Dozens from the extended family celebrated their 40th anniversary of getting together on the holiday paradise.

“There are 38 in-laws and out-laws here and we've been coming to Rottnest since 1970,” Brendon Kelly told the POST last weekend.

A family member even flew in from Washington DC for this year's nine-day sojourn, which also saw the celebration of two engagements.

The tradition began when Brendon's father Lou chose the island as his family's vacation destination.

“He was born in Bunbury, was a great fan of the coast and decided Rottnest was appropriate,” Brendon said.

The first idyllic holiday with wife Marie and five kids was spent in what was then called Cottage X in north Thomson Bay.

“He always preferred to stay in a north Thomson unit or villa – never a bungalow – so we always have,” Brendon said.

The Kellys usually holiday in May, although sometimes they cross Gage Roads in June or July.

Marie now has great-grandchildren: her youngest grandson aged six months was with her on the island this week.

“We used to bring our own televisions in the early days,” she said.

Marie has been an active worshipper at the Holy Rosary Catholic parish in Doubleview for 55 years.

“We painted the ceiling of the Rottnest church when it was first built, and polished the brass – before that we used to worship in the picture hall,” she said.
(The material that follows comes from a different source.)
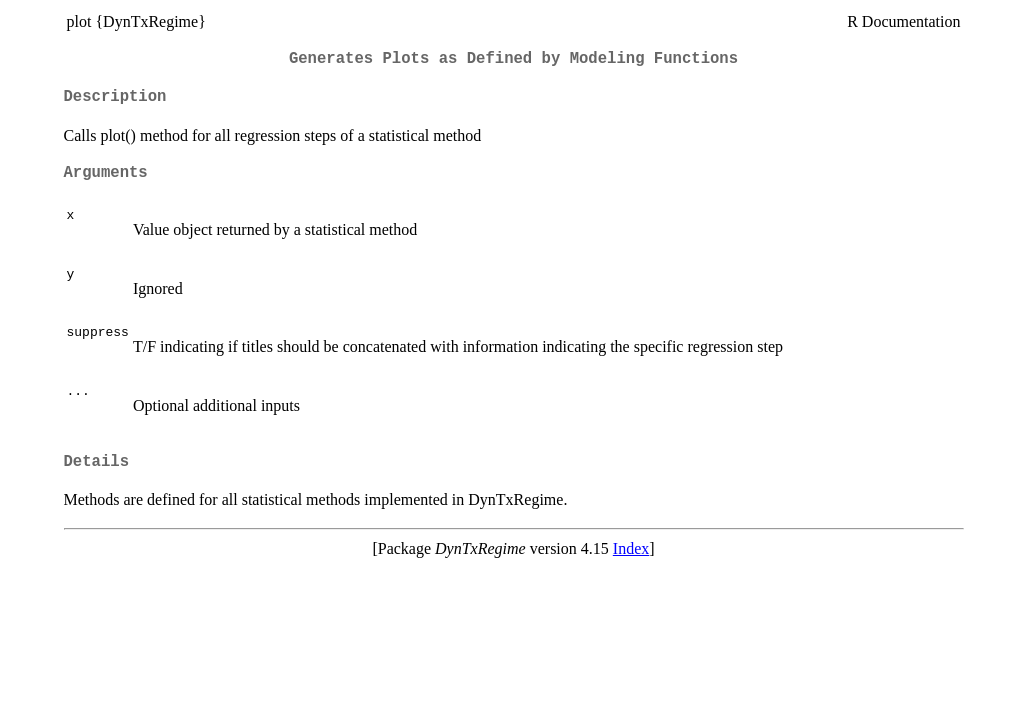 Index (631, 548)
Brendon said organising the annual event was easy.

“The women prepare lots of food and the men handle the beer and fishing,” he said.

“Our favourite fishing spots are the basin, Pinky's and the Thomson Bay jetty.”

Marie's son Kieran he did not know why some people complained about Rottnest.

“How many kids have got off their training wheels here?” he asked.

The Kellys all wore emerald green T-shirts made for the anniversary.

“Please don't make us look like a cult,” a younger female Kelly pleaded.

The family came to WA from Ireland's west coast.